“E’ un tennis brutale, e terribilmente onesto. Non mi sono mai sentito così connesso al gioco come quando ci finii dentro”

Ad Andre Agassi piacciono un sacco i Challenger, il circuito del tennis minore. Un limbo “onesto”, dice lui che pure ad un certo punto della carriera ha sfiorato per ritrovarsi. Ne ha parlato con i giornalisti in occasione del Challenger 175 di Phoenix. Chi ha letto Open, sa di cosa parla. Alcune dichiarazioni le riporta Ubitennis.
“Sono arrivato al numero uno al mondo e la gente deve aver pensato che stessi vivendo un sogno, ma probabilmente ero la persona più disconnessa e infelice sotto molti aspetti. Ho trascorso due anni scendendo attorno alla 140esima posizione in classifica. Tutti nel mondo sono rimasti sorpresi, tranne me”.

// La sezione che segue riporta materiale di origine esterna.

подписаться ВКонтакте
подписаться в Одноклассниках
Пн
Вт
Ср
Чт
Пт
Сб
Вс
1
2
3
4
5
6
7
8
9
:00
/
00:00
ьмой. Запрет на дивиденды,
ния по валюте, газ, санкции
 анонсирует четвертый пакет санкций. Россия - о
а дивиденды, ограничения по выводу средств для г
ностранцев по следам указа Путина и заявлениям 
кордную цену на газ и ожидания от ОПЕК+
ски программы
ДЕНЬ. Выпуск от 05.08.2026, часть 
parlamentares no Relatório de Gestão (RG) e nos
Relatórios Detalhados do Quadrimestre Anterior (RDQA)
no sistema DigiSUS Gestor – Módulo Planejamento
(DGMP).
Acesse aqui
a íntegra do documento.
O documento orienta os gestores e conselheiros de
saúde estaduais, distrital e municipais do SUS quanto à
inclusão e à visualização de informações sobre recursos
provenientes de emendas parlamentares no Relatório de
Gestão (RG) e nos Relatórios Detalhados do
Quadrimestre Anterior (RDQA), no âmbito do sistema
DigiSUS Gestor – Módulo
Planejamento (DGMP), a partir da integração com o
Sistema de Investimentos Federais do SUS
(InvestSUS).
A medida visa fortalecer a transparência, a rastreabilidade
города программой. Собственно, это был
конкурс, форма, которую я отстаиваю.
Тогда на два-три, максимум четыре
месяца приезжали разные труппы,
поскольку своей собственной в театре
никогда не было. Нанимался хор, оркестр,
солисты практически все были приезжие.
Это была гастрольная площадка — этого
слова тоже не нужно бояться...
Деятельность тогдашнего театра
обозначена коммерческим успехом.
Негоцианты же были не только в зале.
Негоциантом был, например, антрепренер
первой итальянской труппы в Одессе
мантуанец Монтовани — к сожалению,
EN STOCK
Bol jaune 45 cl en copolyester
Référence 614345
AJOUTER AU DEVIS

Agassi: «lottano per pagare le bollette»
Dopo la medaglia d’oro olimpica del 1996 ha poi ricominciato a scalare la classifica, ripartendo proprio dai Challenger. “Quando ho trovato la mia ragione per giocare, ho dovuto ripartire da capo. Era troppo importante per me e la gente pensava che fossi Bruce Springsteen che suonava al bar locale o qualcosa del genere. Ma per me è stata la volta in cui mi sono sentito più connesso al tennis, perché finalmente avevo la mia ragione per tornare là fuori, mentre giocavo con ragazzi che probabilmente non avrebbero mai sognato di incontrarmi, figuriamoci di battermi. Alla fine, ero dove dovevo essere. È stato così bello”.
“Ciò che è tipicamente difficile del livello Challenger è che questi ragazzi stanno lottando per arrivare a un posto in cui possono contare sulla loro vita, contare sul loro programma, contare sulla partecipazione ai tornei, contare sul pagamento delle bollette, contare sul cambio della prenotazione del loro aereo perché gli costerà caro se non lo fanno. Sono là fuori a lottare per il sostentamento reciproco. È davvero brutale e davvero onesto”.